Activity. Check each line below for the word "want", then please report how many lines have it and nothing more.

Transcribed page contents.
+ + + + + + +
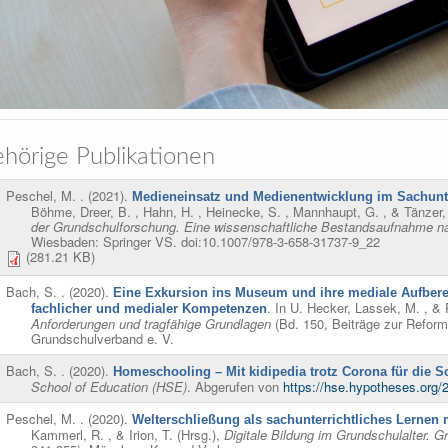
hörige Publikationen
Peschel, M.
. (2021).
Medieneinsatz und Medienentwicklung im Sachunter
Böhme, Dreer, B. , Hahn, H. , Heinecke, S. , Mannhaupt, G. , & Tänzer, 
der Grundschulforschung. Eine wissenschaftliche Bestandsaufnahme n
Wiesbaden: Springer VS. doi:10.1007/978-3-658-31737-9_22
(281.21 KB)
Bach, S.
. (2020).
Eine Exkursion ins Museum und ihre mediale Aufberei
. In
U. Hecker, Lassek, M. , & 
fachlicher und medialer Kompetenzen
Anforderungen und tragfähige Grundlagen
(Bd. 150, Beiträge zur Reform
Grundschulverband e. V.
Bach, S.
. (2020).
Homeschooling – Mit kidipedia trotz Corona für die S
School of Education (HSE)
. Abgerufen von
https://hse.hypotheses.org/
Peschel, M.
. (2020).
Welterschließung als sachunterrichtliches Lernen 
Kammerl, R. , & Irion, T. (Hrsg.)
,
Digitale Bildung im Grundschulalter.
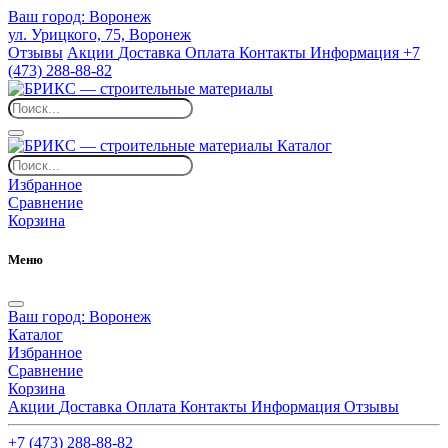
Ваш город:
Воронеж
ул. Урицкого, 75, Воронеж
Отзывы
Акции
Доставка
Оплата
Контакты
Информация
+7
(473) 288-88-82
Каталог
Избранное
Сравнение
Корзина
Меню
Ваш город:
Воронеж
Каталог
Избранное
Сравнение
Корзина
Акции
Доставка
Оплата
Контакты
Информация
Отзывы
+7 (473) 288-88-82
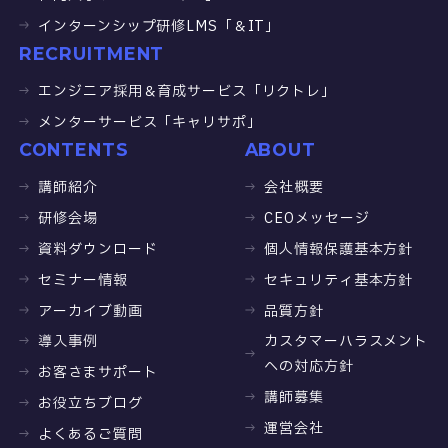
インターンシップ研修LMS「＆IT」
RECRUITMENT
エンジニア採用＆育成サービス「リクトレ」
メンターサービス「キャリサポ」
CONTENTS
ABOUT
講師紹介
会社概要
研修会場
CEOメッセージ
資料ダウンロード
個人情報保護基本方針
セミナー情報
セキュリティ基本方針
アーカイブ動画
品質方針
導入事例
カスタマーハラスメント
への対応方針
お客さまサポート
講師募集
お役立ちブログ
運営会社
よくあるご質問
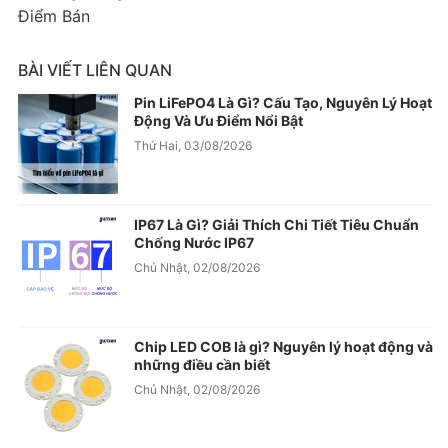
Điểm Bán
BÀI VIẾT LIÊN QUAN
Pin LiFePO4 Là Gì? Cấu Tạo, Nguyên Lý Hoạt
Động Và Ưu Điểm Nổi Bật
Thứ Hai, 03/08/2026
IP67 Là Gì? Giải Thích Chi Tiết Tiêu Chuẩn
Chống Nước IP67
Chủ Nhật, 02/08/2026
Chip LED COB là gì? Nguyên lý hoạt động và
những điều cần biết
Chủ Nhật, 02/08/2026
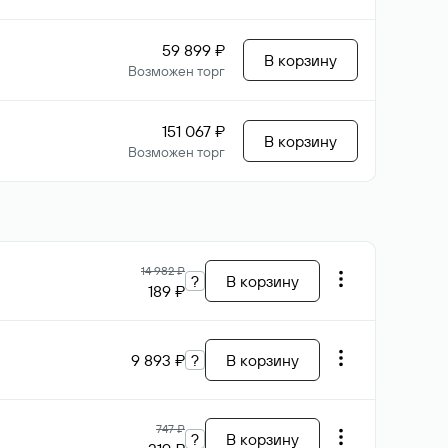
59 899 ₽
В корзину
Возможен торг
151 067 ₽
В корзину
Возможен торг
14 982 ₽
?
В корзину
189 ₽
9 893 ₽
?
В корзину
747 ₽
?
В корзину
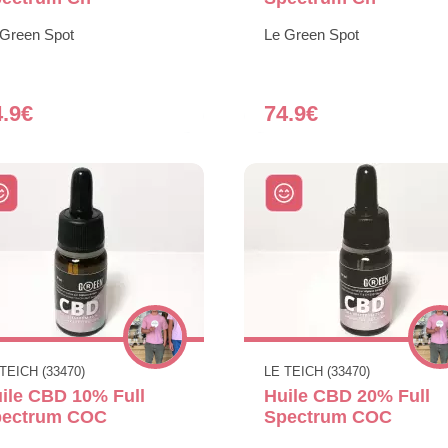
 Green Spot
Le Green Spot
4.9€
74.9€
TEICH (33470)
LE TEICH (33470)
ile CBD 10% Full
Huile CBD 20% Full
pectrum COC
Spectrum COC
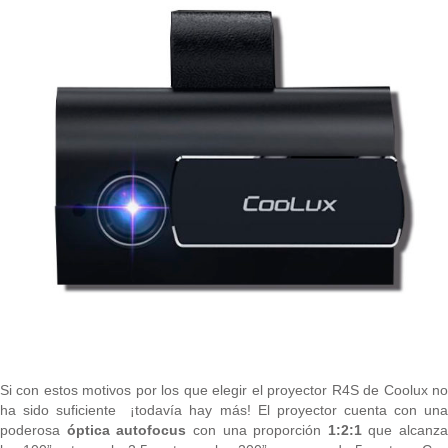
Si con estos motivos por los que elegir el proyector R4S de Coolux no
ha sido suficiente ¡todavía hay más! El proyector cuenta con una
poderosa
óptica autofocus
con una proporción
1:2:1
que alcanza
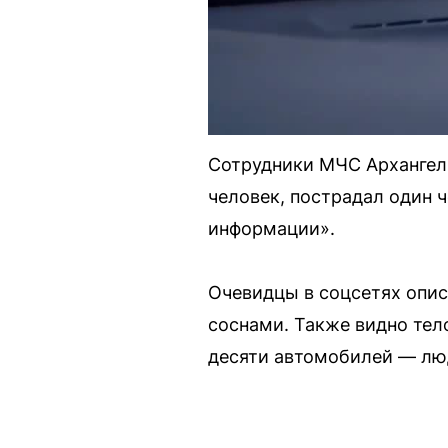
Сотрудники МЧС Архангель
человек, пострадал один 
информации».
Очевидцы в соцсетях опис
соснами. Также видно тел
десяти автомобилей — люд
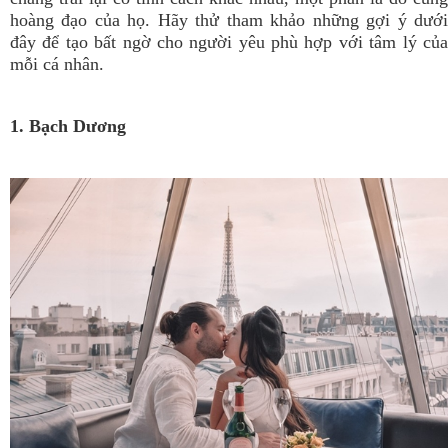
hoàng đạo của họ. Hãy thử tham khảo những gợi ý dưới
đây để tạo bất ngờ cho người yêu phù hợp với tâm lý của
mỗi cá nhân.
1. Bạch Dương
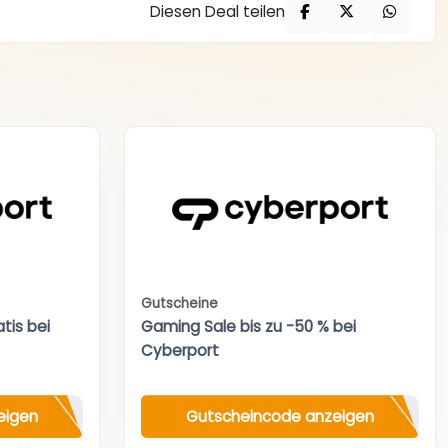
Diesen Deal teilen
Gutscheine
tis bei
Gaming Sale bis zu -50 % bei
Cyberport
eigen
Gutscheincode anzeigen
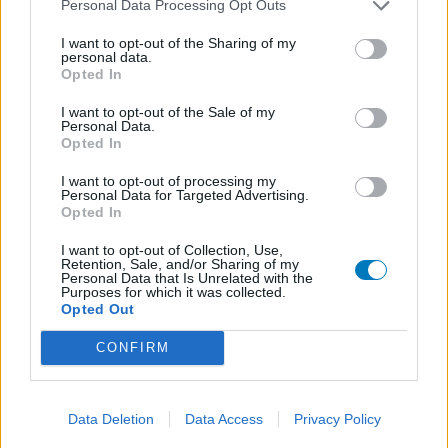
Personal Data Processing Opt Outs
I want to opt-out of the Sharing of my
personal data.
Opted In
I want to opt-out of the Sale of my
Personal Data.
Opted In
I want to opt-out of processing my
Personal Data for Targeted Advertising.
Opted In
I want to opt-out of Collection, Use,
Retention, Sale, and/or Sharing of my
Personal Data that Is Unrelated with the
Purposes for which it was collected.
Opted Out
CONFIRM
Data Deletion
Data Access
Privacy Policy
+ + + + + + +
Answer space. 4